With the capital continuing to enjoy hot and dry weather, residents are being asked to give a helping hand to thirsty trees in their neighbourhoods.

To help keep their streets green and leafy, residents are being urged to check on trees in their neighbourhoods and water them if they’re looking parched. This is especially important for young and newly planted trees.

Over the winter months the council planted hundreds of street trees across the borough and there are concerns that some could start to wilt if warm and dry conditions continue for a prolonged spell.

Many trees have a plastic tube dug into the ground alongside the trunk which allows water to be poured deep into the soil to help nourish the roots. Others have so called “Gator bags” attached which can be filled with water to keep trees in good health.
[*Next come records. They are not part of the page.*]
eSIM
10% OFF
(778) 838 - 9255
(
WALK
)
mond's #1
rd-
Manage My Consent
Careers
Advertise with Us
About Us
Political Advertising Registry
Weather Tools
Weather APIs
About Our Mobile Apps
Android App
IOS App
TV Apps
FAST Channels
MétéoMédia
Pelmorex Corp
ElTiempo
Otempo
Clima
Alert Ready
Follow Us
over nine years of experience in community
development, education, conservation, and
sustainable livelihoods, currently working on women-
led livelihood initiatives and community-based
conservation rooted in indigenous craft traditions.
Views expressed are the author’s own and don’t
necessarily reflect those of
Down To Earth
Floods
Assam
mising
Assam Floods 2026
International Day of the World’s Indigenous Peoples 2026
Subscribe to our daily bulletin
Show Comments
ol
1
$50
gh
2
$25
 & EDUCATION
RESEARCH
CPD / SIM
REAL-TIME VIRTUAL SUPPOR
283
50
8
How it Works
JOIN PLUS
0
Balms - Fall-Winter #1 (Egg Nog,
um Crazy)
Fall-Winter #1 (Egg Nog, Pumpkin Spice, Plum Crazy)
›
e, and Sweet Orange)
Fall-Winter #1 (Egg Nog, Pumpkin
Judi Gasser, Wandsworth’s Cabinet Member for Environment said: “If there is a tree near where you live that looks a bit dry and thirsty please give it some water.
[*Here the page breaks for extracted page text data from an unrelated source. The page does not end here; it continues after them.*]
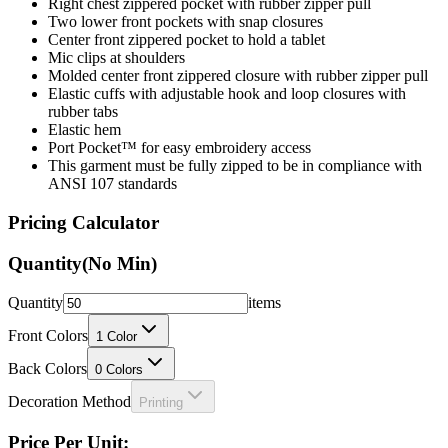
Right chest zippered pocket with rubber zipper pull
Two lower front pockets with snap closures
Center front zippered pocket to hold a tablet
Mic clips at shoulders
Molded center front zippered closure with rubber zipper pull
Elastic cuffs with adjustable hook and loop closures with
rubber tabs
Elastic hem
Port Pocket™ for easy embroidery access
This garment must be fully zipped to be in compliance with
ANSI 107 standards
Pricing Calculator
Quantity
(No Min)
Quantity
items
Front Colors
1
Color
Back Colors
0
Colors
Decoration Method
Printing
Price Per Unit: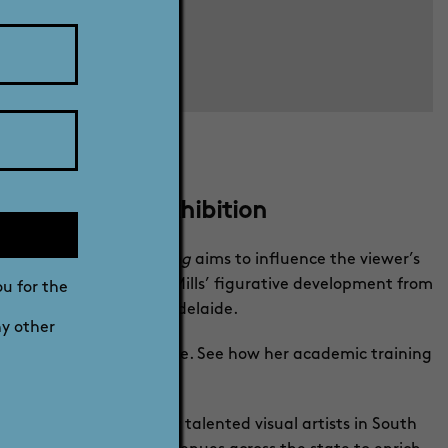
r 2022 - Free exhibition
k in
Reframing
.
Reframing
aims to influence the viewer’s
res illustrate Georgina Mills’ figurative development from
ou for the
urrent work created in Adelaide.
ny other
reciate figurative sculpture. See how her academic training
n Australia.
e and celebrate the many talented visual artists in South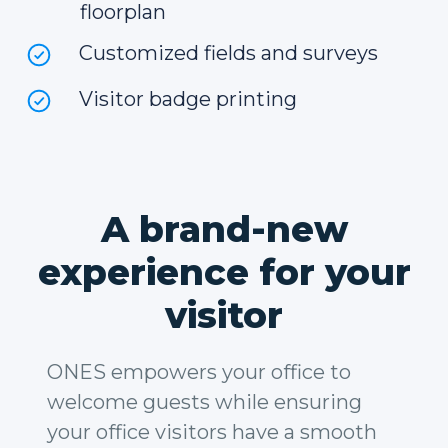
floorplan
Customized fields and surveys
Visitor badge printing
A brand-new
experience for your
visitor
ONES empowers your office to
welcome guests while ensuring
your office visitors have a smooth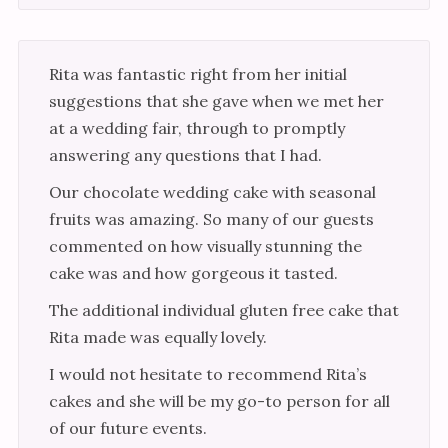
Rita was fantastic right from her initial
suggestions that she gave when we met her
at a wedding fair, through to promptly
answering any questions that I had.
Our chocolate wedding cake with seasonal
fruits was amazing. So many of our guests
commented on how visually stunning the
cake was and how gorgeous it tasted.
The additional individual gluten free cake that
Rita made was equally lovely.
I would not hesitate to recommend Rita’s
cakes and she will be my go-to person for all
of our future events.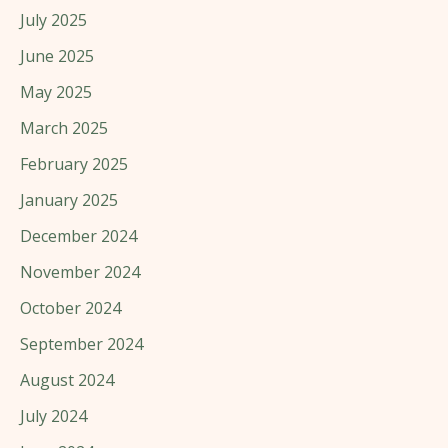
July 2025
June 2025
May 2025
March 2025
February 2025
January 2025
December 2024
November 2024
October 2024
September 2024
August 2024
July 2024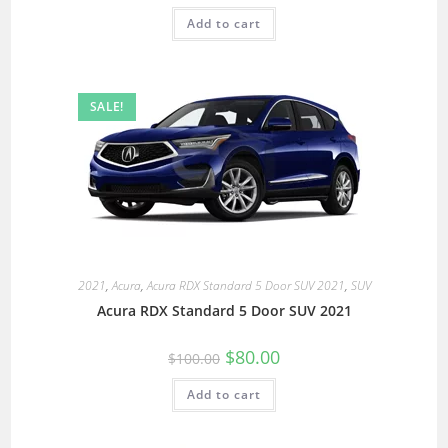
Add to cart
SALE!
2021
,
Acura
,
Acura RDX Standard 5 Door SUV 2021
,
SUV
Acura RDX Standard 5 Door SUV 2021
$
80.00
$
100.00
Add to cart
“Every winter the council plants hundreds of new trees to ensure Wandsworth remains one of London’s leafiest boroughs. Residents can help by keeping an eye on their nearest street tree and giving it a helping hand if it’s needed.”

Every district in Wandsworth saw street trees planted last winter with species including Flowering Cherry, Field Maple, Turkish Hazel, Hornbeam, Sweet Gum and Silver Birch.

In total the council looks after roughly 56,000 trees in its parks, commons and open spaces while around 15,000 grow in residential streets and on the borough’s housing estates.

The borough also boasts a number of local tree wardens. Wandsworth was one of the first urban councils in the country to establish a network of wardens – members of the public who work with the council to keep a close watch on the health and well-being of trees in their neighbourhood.